Yogyakarta Halifeliği (1755-2015): Endonezya’nın Yogyakarta bölgesinde varlığını sürdüren bu hilâfet, Güneydoğu Asya’daki Müslüman toplulukları bir arada tutmak amacıyla dini bir liderlik rolü üstlenmiştir.
Sokoto Halifeliği (1804-1903): Nijerya’da kurulan bu halifelik, Batı Afrika’daki Müslümanlar arasında dini liderliği ve İslam’ın yayılmasını teşvik eden önemli bir merkez olarak kabul ediliyordu.
Takruri Krallığı (1848-1893): Batı Afrika’da kurulan bu İslami krallık, Osmanlı hilâfeti dışında bir dini otorite olarak varlık gösterdi.
Osmanlı hilâfeti, İslam dünyasında geniş bir etki alanına sahip olmasına karşın, 19. yüzyılın sonlarından itibaren Avrupa karşısında zayıflaması ve dünya siyasetindeki değişimlerle etkinliğini kaybetti.
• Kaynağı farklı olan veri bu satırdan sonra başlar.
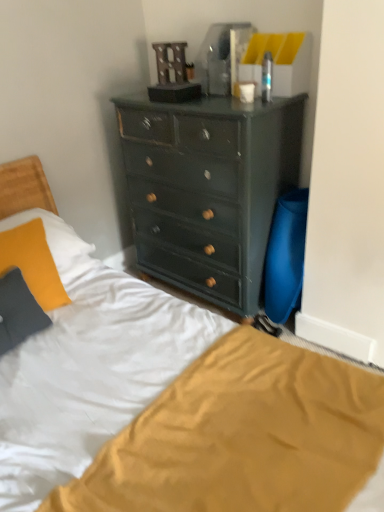 Where is `velvet yellow pillow at left`? The width and height of the screenshot is (384, 512). velvet yellow pillow at left is located at coordinates pos(33,263).

The width and height of the screenshot is (384, 512). Describe the element at coordinates (33, 263) in the screenshot. I see `velvet yellow pillow at left` at that location.

You are a GUI agent. You are given a task and a screenshot of the screen. Output one action in this format:
    pyautogui.click(x=<x>, y=<y>)
    Task: Click on the velvet yellow pillow at left
    
    Given the screenshot: What is the action you would take?
    pyautogui.click(x=33, y=263) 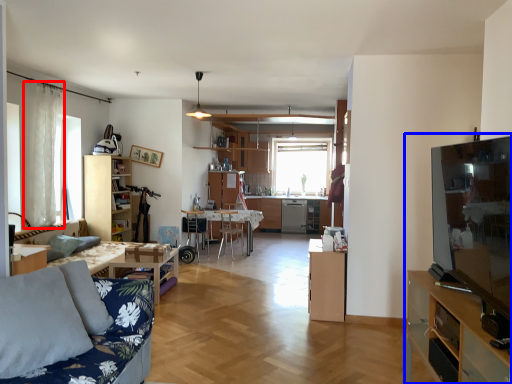 Question: Which object is closer to the camera taking this photo, curtain (highlighted by a red box) or entertainment center (highlighted by a blue box)?

Choices:
 (A) curtain
 (B) entertainment center

Answer: (B) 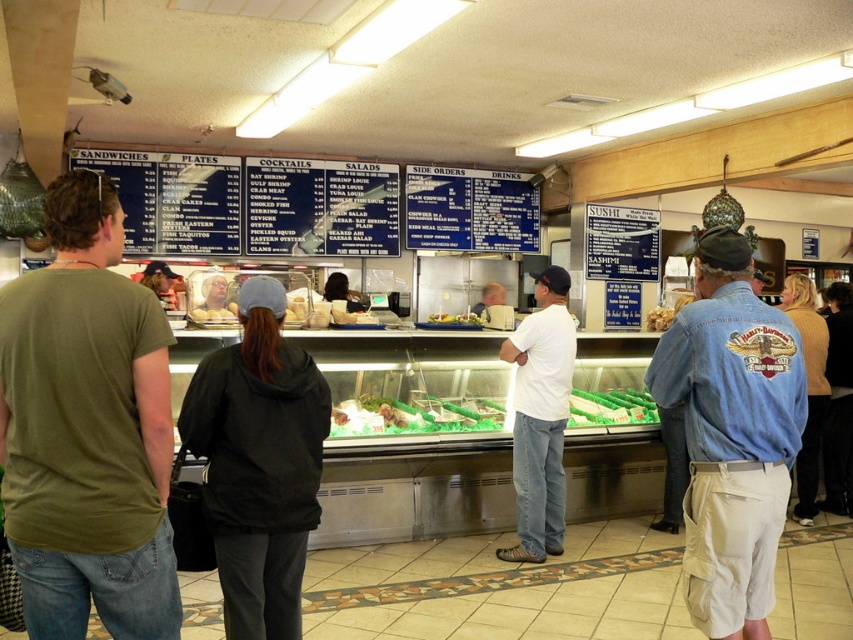 Does blue denim jacket at lower right have a lesser width compared to green plastic tray at center?

Correct, blue denim jacket at lower right's width is less than green plastic tray at center's.

Does blue denim jacket at lower right appear under green plastic tray at center?

No, blue denim jacket at lower right is not below green plastic tray at center.

Is point (814, 454) less distant than point (405, 406)?

No, (814, 454) is behind (405, 406).

Find the location of a particular element. blue denim jacket at lower right is located at coordinates (808, 388).

Is denim shirt at right to the left of black leather jacket at lower right from the viewer's perspective?

Yes, denim shirt at right is to the left of black leather jacket at lower right.

Which is in front, point (744, 531) or point (840, 460)?

Positioned in front is point (744, 531).

Where is `denim shirt at right`? denim shirt at right is located at coordinates (730, 435).

Looking at this image, can you confirm if white matte shirt at center is taller than black leather jacket at lower right?

No, white matte shirt at center is not taller than black leather jacket at lower right.

Is white matte shirt at center below black leather jacket at lower right?

No, white matte shirt at center is not below black leather jacket at lower right.

Is point (564, 342) farther from camera compared to point (846, 292)?

No, it is not.

In order to click on white matte shirt at center in this screenshot , I will do click(540, 417). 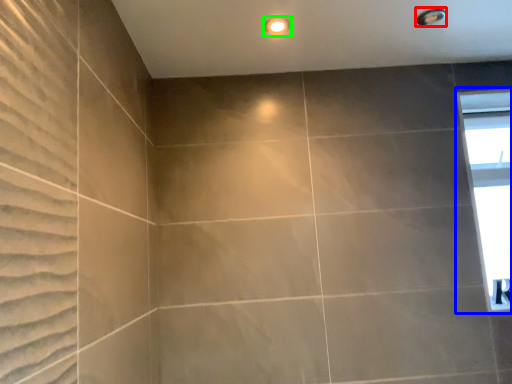 Question: Which object is positioned farthest from shower (highlighted by a red box)? Select from window (highlighted by a blue box) and lighting (highlighted by a green box).

Choices:
 (A) window
 (B) lighting

Answer: (A) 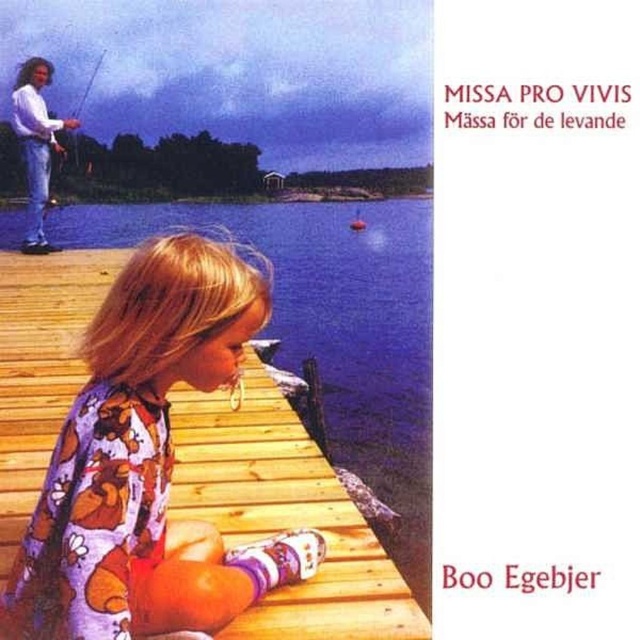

Osmanlı İmparatorluğu’nun sona ermesiyle birlikte Osmanlı hilâfeti de tarihe karışmış oldu. 1924’te Türkiye Cumhuriyeti tarafından halifelik makamının kaldırılması, İslam dünyasında Osmanlı himayesindeki hilâfetin de sona ermesi anlamına geliyordu.